§ Instructions to follow:
Where does the word "Portal" appear in the data? Copy every line that holds it.

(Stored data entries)
====
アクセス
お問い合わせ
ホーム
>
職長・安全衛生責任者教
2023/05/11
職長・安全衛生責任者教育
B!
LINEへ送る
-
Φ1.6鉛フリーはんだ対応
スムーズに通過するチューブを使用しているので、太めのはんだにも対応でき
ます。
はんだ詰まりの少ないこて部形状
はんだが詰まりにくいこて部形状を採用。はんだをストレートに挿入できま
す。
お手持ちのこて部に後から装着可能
====
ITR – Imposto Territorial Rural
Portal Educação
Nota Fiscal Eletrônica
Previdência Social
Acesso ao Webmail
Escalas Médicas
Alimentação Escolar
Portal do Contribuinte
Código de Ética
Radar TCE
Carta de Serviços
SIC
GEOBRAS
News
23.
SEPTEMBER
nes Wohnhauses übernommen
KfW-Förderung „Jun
====
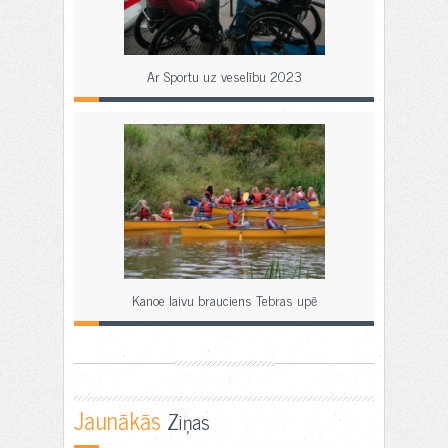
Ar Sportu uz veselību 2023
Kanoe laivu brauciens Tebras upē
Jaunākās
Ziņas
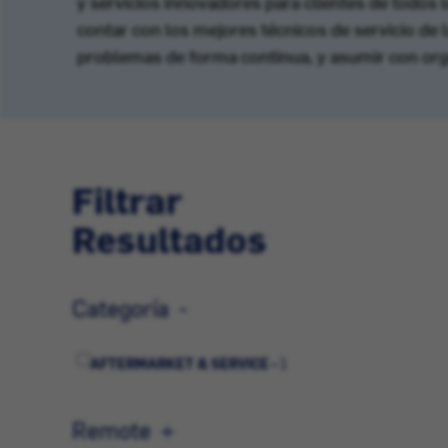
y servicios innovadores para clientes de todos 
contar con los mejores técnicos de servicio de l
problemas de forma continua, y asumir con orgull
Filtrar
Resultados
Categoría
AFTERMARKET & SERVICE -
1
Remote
====
§ Reply:
Portal Educação
Portal do Contribuinte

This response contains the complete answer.